The bulls of stock contractor S&E Bucking Bulls in Kamloops,  will again be on hand for the 2016 New Year’s Eve event, and S&E partner Ed Lebourdais says he expects to have approximately 40 bulls on site.  He notes the event will run with two go rounds of 20 rides in each, with the Champion cowboy of the evening taking home an added purse of $5000.

LeBourdais says he started raising bulls back in 1981, and then started buying bucking bulls to use for practice rides in partnership with Shaan Perry.  “We had 600 cows at the time,” said LeBourdais, “We’d ridden pretty much every cow on the place, and decided we needed to get some bulls.  Then we got some Brahma cows and started raising our own bulls.”
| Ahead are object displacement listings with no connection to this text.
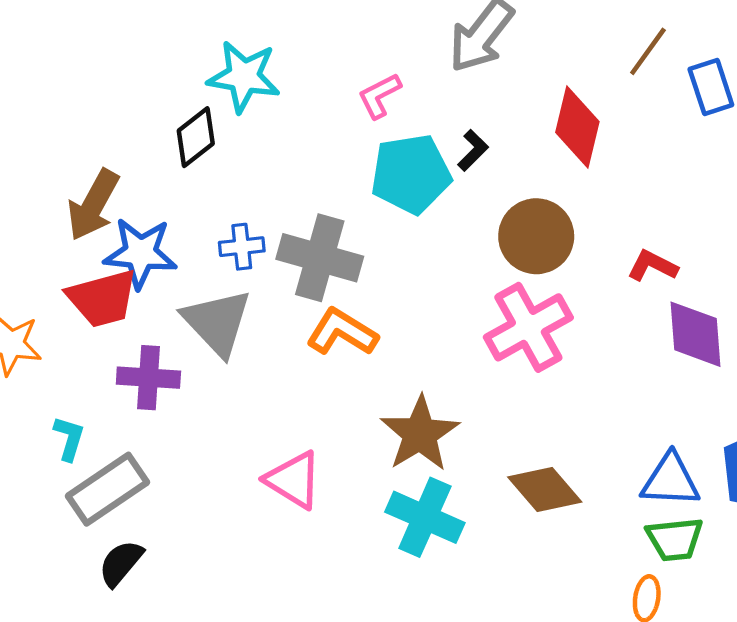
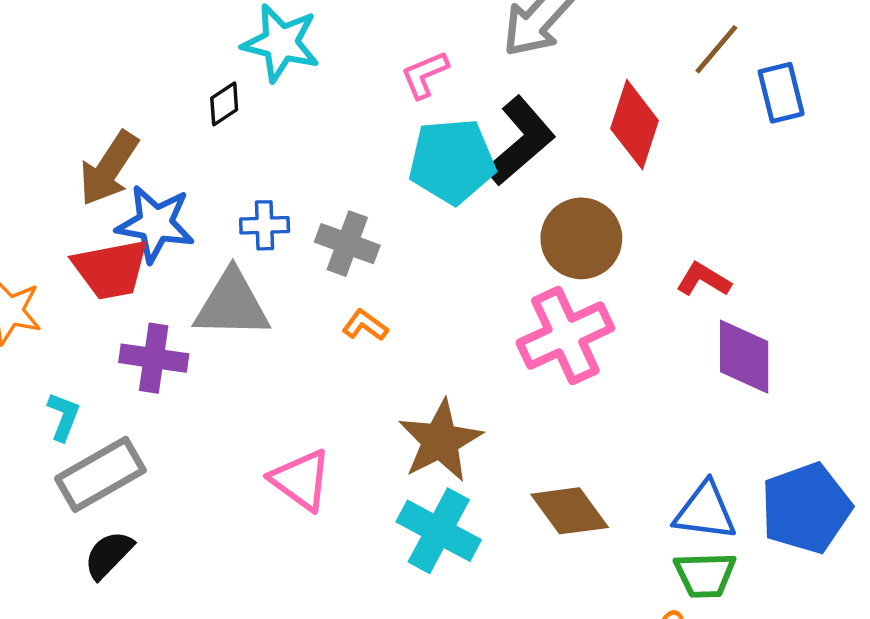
black diamond: (196, 137) -> (224, 104), size x0.7
black L-shape: (473, 150) -> (520, 141), size x2.0
gray cross: (320, 258) -> (347, 244), size x0.7
gray triangle: (217, 322) -> (232, 304), turned -50
orange L-shape: (342, 332) -> (365, 325), size x0.6

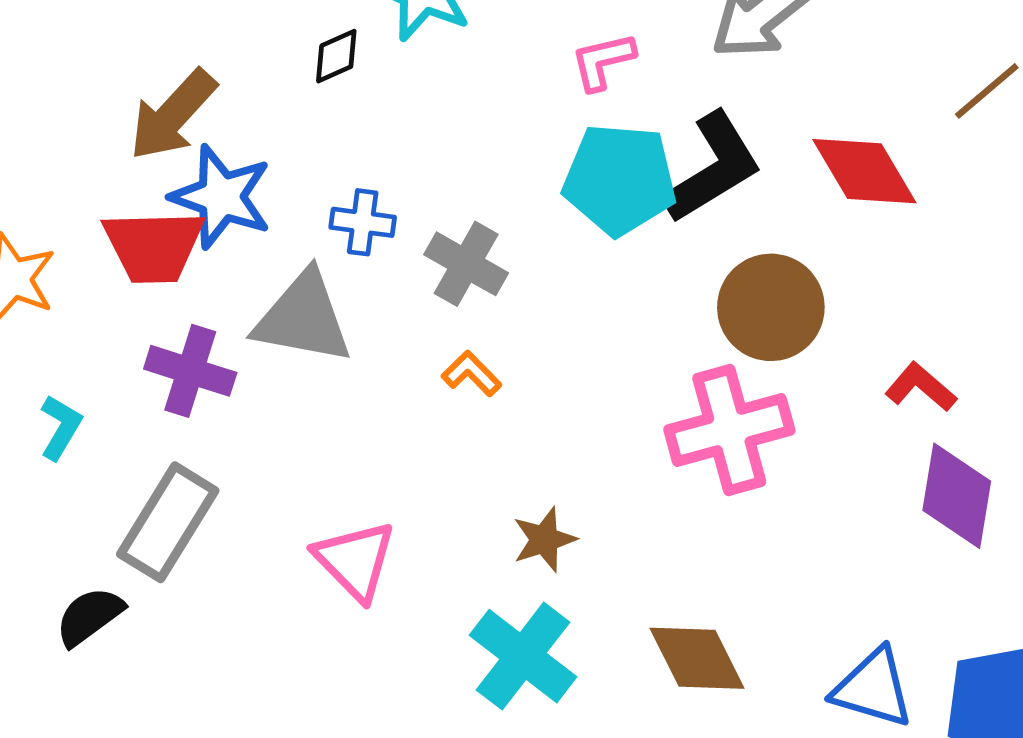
red diamond: (635, 125) -> (864, 171), turned -58
brown star: (440, 441) -> (544, 540), size x0.6
gray rectangle: (100, 474) -> (168, 522), moved, turned -38

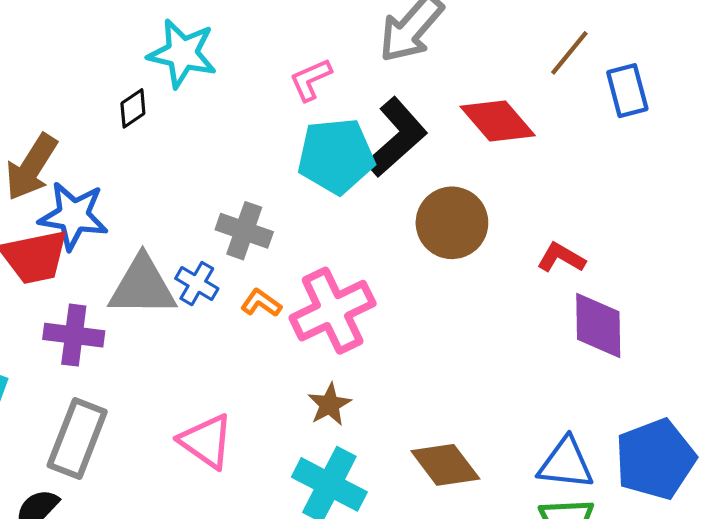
blue cross: (363, 222) -> (197, 284), moved, turned 33
pink cross: (729, 430) -> (333, 311), moved

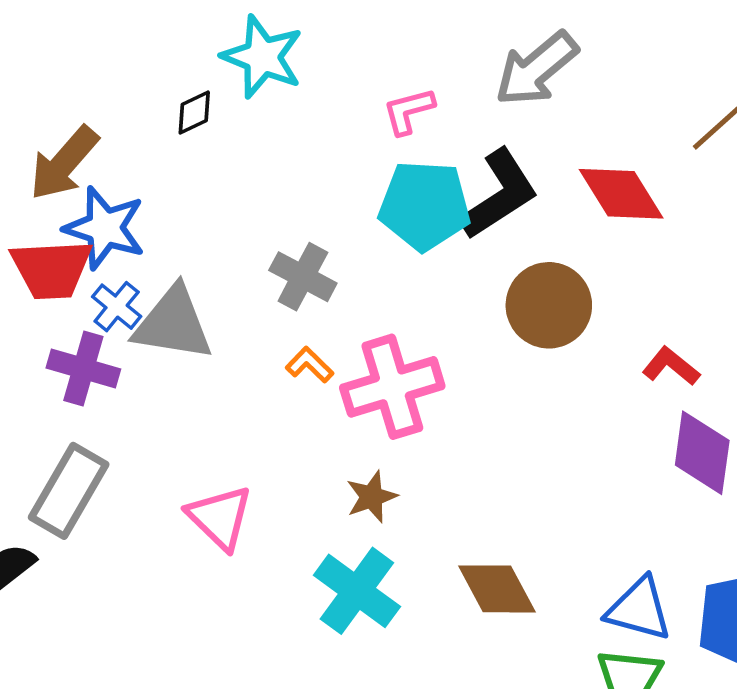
blue cross: (197, 284) -> (117, 307), moved

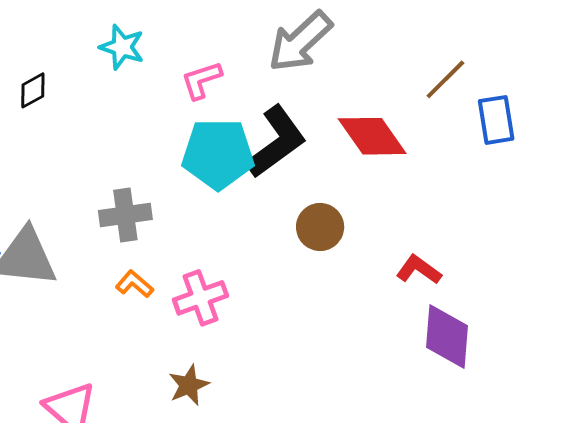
cyan star: (262, 57) -> (122, 47), moved, size x0.7
gray cross: (303, 277) -> (125, 215), turned -33
brown circle: (549, 305) -> (320, 227), size x0.7
pink cross: (392, 387) -> (200, 298), size x0.7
He notes that the bucking traits you are trying to produce in your calves require that both of its parents, the bull and the cow, can buck.  “That’s why you buck [ride] both,” said the cowboy, “You don’t want mean bulls either.  You want a bull that goes out into that rodeo arena and does his job.  A mean bull is just too hard to work with.  A bull is an athlete, and we treat them as such.”

He says the bull calves born at their ranch don’t start being asked to buck until they are at least three years old.  Once they become experienced in the arena, they get to “go out and buck with the big boys”.

Lebourdais says once a bull knows what is expected of him they get pretty excited when they see the cattle liner starting to load up for a rodeo event.  “We had one bull called Formula 51 who actually would jump out of six foot high pens to get back into the pen where we were loading the bulls because he wanted to go so much.  I could even take the trailer out and park in his pen and he would jump right in on his own.”

“Rodeo bulls teach you respect,” said the cowboy, “And in today’s market good bucking bulls aren’t worth thousands of dollars, they’re worth tens of thousands of dollars.  It takes many years to create a good bucking bull breeding program, but it sure is good to see that little calf grow up to become an exceptional athlete and a star in the arena.”

S&E Bucking Bulls are now making a name for themselves in arenas across Western Canada, including the Calgary Stampede.


 

 

 

 

Tickets for the New Year’s Eve Bullarama, which also features a dance in the heated Agriplex banquet hall, can be purchased in Barriere at Country Feeds or the North Thompson Star/Journal, in Clearwater at The Times office, and in Kamloops at The Horse Barn.   You can also purchase online at: www.eventbrite.ca.

The event is presented by the North Thompson Fall Fair and Rodeo Association and is a fundraiser for the Farm Kids Scholarship Fund and the North Thompson Agriplex building fund.